In requiring an applicant to provide evidence that the information in a record is actually incomplete, incorrect or misleading, this Office is not making any prior judgement as to the accuracy of a record. The fact that an applicant fails to provide sufficient evidence to enable the Commissioner to conclude that the information in a record is incomplete, incorrect or misleading will cause the records to remain undisturbed, but this does not carry any judgement on the part of the Commissioner that the record is, in fact, complete, correct and not misleading.
Furthermore, this Office would not be justified in directing an FOI body to amend its records on the sole basis of contrary statements or opinions, however strongly held, by the person seeking the amendment. Thus, the applicant's assertions alone will not form sufficient evidence to warrant an amendment, in the absence of supporting evidence.
It is not in dispute that the record at issue contains personal information relating the applicant.

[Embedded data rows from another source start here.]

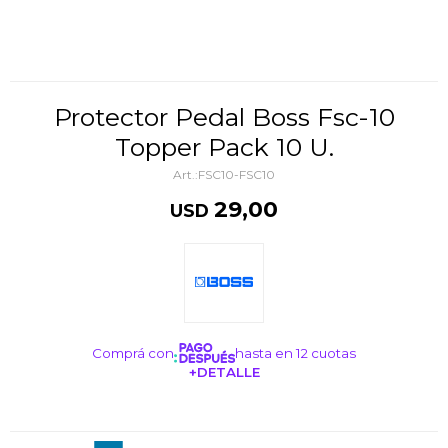
Protector Pedal Boss Fsc-10
Topper Pack 10 U.
FSC10-FSC10
29,00
USD
Comprá con
hasta en 12 cuotas
+DETALLE
¡ME INTERESA!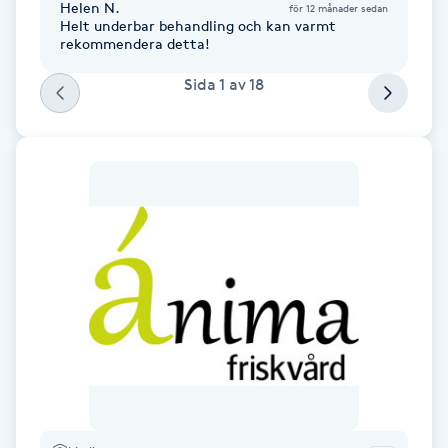
Helen N.
för 12 månader sedan
Helt underbar behandling och kan varmt
F
rekommendera detta!
Face framing
Sida
1
av
18
Faceliftmassage
Fet hårbotten
Fettreducering
Fibromassage
Fillers
Fotmassage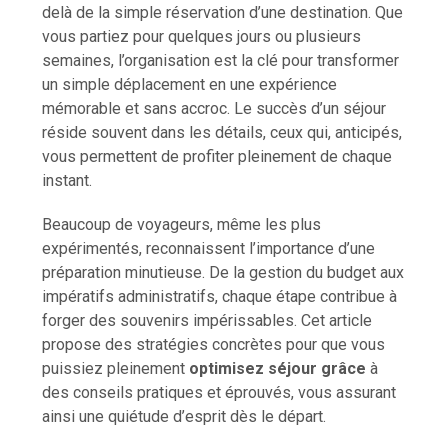
delà de la simple réservation d’une destination. Que
vous partiez pour quelques jours ou plusieurs
semaines, l’organisation est la clé pour transformer
un simple déplacement en une expérience
mémorable et sans accroc. Le succès d’un séjour
réside souvent dans les détails, ceux qui, anticipés,
vous permettent de profiter pleinement de chaque
instant.
Beaucoup de voyageurs, même les plus
expérimentés, reconnaissent l’importance d’une
préparation minutieuse. De la gestion du budget aux
impératifs administratifs, chaque étape contribue à
forger des souvenirs impérissables. Cet article
propose des stratégies concrètes pour que vous
puissiez pleinement
optimisez séjour grâce
à
des conseils pratiques et éprouvés, vous assurant
ainsi une quiétude d’esprit dès le départ.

In essence, the applicant’s argument is that the record contains an incorrect account of an incident that allegedly occurred in the particular unit of the Hospital concerning her behaviour.
During the course of the review, the applicant was invited to make a submission in support of her argument that the record should be amended. She was also provided with an explanation of the role of this Office and its approach in relation to applications made under section 9 of the Act. No such submission has been received to date.

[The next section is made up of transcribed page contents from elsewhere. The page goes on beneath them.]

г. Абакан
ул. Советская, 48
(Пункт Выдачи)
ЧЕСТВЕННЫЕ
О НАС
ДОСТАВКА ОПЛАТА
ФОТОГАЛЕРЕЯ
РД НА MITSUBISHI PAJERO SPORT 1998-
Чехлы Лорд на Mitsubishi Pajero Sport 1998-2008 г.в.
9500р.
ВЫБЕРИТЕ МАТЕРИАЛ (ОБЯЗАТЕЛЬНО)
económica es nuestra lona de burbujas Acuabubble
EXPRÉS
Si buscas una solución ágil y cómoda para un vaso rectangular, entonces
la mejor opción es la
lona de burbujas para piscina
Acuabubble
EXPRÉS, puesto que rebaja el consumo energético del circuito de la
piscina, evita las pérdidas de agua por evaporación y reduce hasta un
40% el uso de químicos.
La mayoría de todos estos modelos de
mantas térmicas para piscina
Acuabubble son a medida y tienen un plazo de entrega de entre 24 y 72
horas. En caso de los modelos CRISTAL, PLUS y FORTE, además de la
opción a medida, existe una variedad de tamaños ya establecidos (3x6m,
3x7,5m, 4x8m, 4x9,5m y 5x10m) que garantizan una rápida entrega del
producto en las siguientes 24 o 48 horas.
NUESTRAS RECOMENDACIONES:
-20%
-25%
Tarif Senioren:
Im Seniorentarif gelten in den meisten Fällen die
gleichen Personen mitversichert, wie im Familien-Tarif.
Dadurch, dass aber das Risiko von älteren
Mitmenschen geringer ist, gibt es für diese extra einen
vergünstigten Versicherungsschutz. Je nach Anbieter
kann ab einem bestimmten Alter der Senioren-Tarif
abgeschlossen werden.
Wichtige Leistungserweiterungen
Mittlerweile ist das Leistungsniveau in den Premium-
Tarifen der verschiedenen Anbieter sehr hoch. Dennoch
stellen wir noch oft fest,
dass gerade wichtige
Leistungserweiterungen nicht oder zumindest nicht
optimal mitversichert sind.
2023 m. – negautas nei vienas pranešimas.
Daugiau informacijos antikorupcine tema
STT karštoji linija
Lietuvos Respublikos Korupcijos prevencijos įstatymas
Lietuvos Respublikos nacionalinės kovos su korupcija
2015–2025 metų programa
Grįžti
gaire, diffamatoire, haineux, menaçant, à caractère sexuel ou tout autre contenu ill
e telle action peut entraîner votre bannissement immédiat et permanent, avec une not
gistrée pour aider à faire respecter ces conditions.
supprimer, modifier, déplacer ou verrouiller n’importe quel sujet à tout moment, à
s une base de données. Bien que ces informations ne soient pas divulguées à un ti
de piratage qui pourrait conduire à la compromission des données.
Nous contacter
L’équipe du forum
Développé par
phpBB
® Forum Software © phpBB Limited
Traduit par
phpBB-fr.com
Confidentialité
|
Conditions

As things stand, while the applicant has provided her own account of the incident, she has provided no additional information to support that account. As I have indicated above, an applicant’s assertions alone will not form sufficient evidence to warrant an amendment, in the absence of supporting evidence.

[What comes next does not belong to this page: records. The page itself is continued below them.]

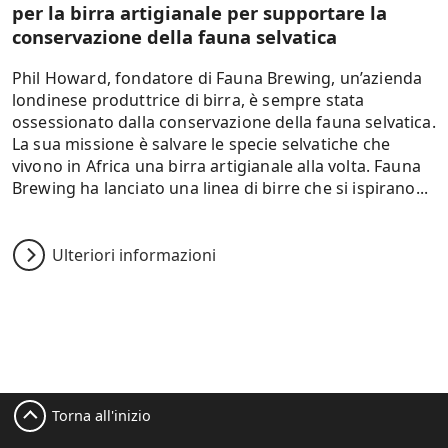
per la birra artigianale per supportare la
conservazione della fauna selvatica
Phil Howard, fondatore di Fauna Brewing, un’azienda
londinese produttrice di birra, è sempre stata
ossessionato dalla conservazione della fauna selvatica.
La sua missione è salvare le specie selvatiche che
vivono in Africa una birra artigianale alla volta. Fauna
Brewing ha lanciato una linea di birre che si ispirano...
Ulteriori informazioni
Torna all'inizio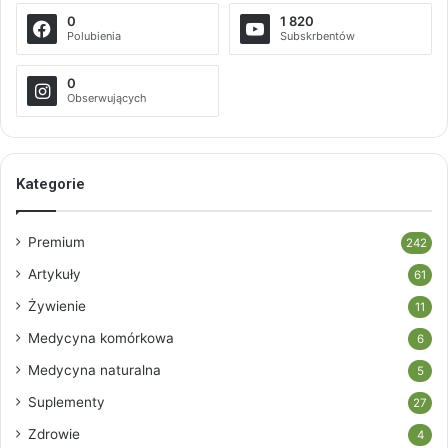
0
1 820
Polubienia
Subskrbentów
0
Obserwujących
Kategorie
Premium
242
Artykuły
61
Żywienie
11
Medycyna komórkowa
6
Medycyna naturalna
5
Suplementy
27
Zdrowie
4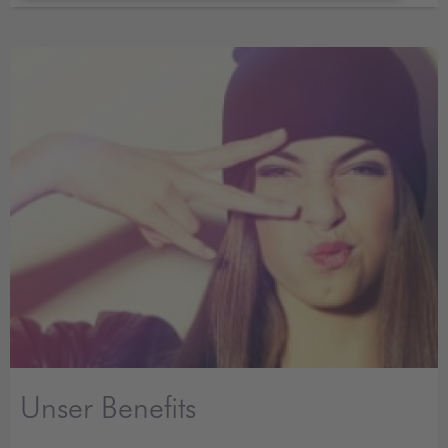
Unser Benefits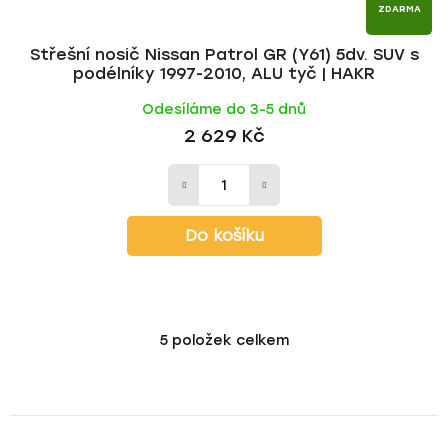
ZDARMA
Střešní nosič Nissan Patrol GR (Y61) 5dv. SUV s
podélníky 1997-2010, ALU tyč | HAKR
Odesíláme do 3-5 dnů
2 629 Kč
Do košíku
5
položek celkem
O
v
l
á
d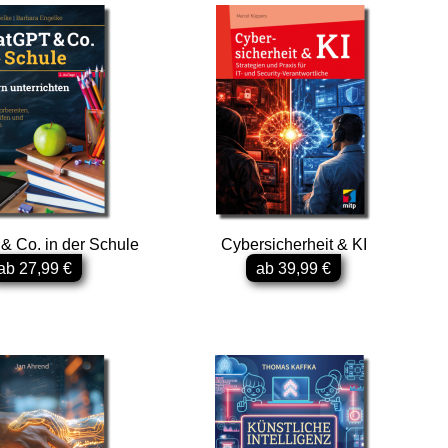
 Co. in der Schule
Cybersicherheit & KI
ab 27,99 €
ab 39,99 €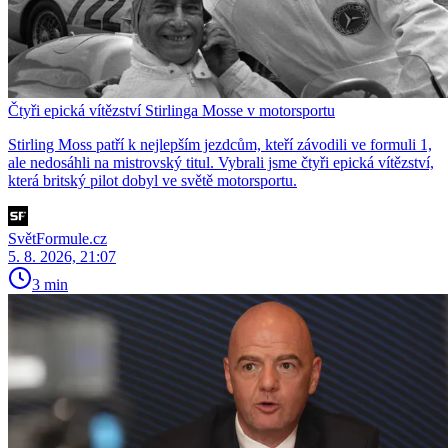
Čtyři epická vítězství Stirlinga Mosse v motorsportu
Stirling Moss patří k nejlepším jezdcům, kteří závodili ve formuli 1,
ale nedosáhli na mistrovský titul. Vybrali jsme čtyři epická vítězství,
která britský pilot dobyl ve světě motorsportu.
SvětFormule.cz
5. 8. 2026, 21:07
3 min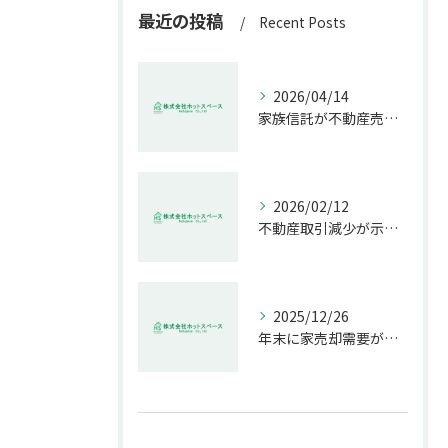
最近の投稿
Recent Posts
2026/04/14
家族信託が不動産売却で生む具体的メリット
2026/02/12
不動産取引減少が示す市場の危機
2025/12/26
年末に家売却需要が増す理由解説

In the circumstances, I find that the applicant has not shown, on the balance of probabilities, that the information contained in the record at issue is incomplete, incorrect or misleading. Accordingly, I find that the Hospital was justified in refusing to amend the record in question.
For the benefit of the applicant, I would add that where an application for amendment of a record is refused, the public body must attach to the record concerned the application for amendment or a copy of it or, if that is not practicable, a notation indicating that the application has been made (unless the body considers that the contents of the application are defamatory, or the alterations or additions to the record concerned to which the application relates would be unnecessarily voluminous).
This requirement is, in itself, quite significant as it alerts all future readers of the record that aspects of its contents are disputed by the applicant. I note that in its internal review decision, the Hospital stated that a copy of the applicant's letter of 29 October 2019 had been attached to the record in accordance with the provisions of section 9(4)(a)(i) of the FOI Act.
Having carried out a review under section 22(2) of the FOI Act, I hereby affirm the Hospital’s decision to refuse the application made under section 9 of the Act for the amendment of a record of an alleged incident involving the applicant on the ground that the applicant has not shown that the information that is the subject of the application is, on the balance of probabilities, incomplete, incorrect or misleading.
Section 24 of the FOI Act sets out detailed provisions for an appeal to the High Court by a party to a review, or any other person affected by the decision. In summary, such an appeal, normally on a point of law, must be initiated not later than four weeks after notice of the decision was given to the person bringing the appeal.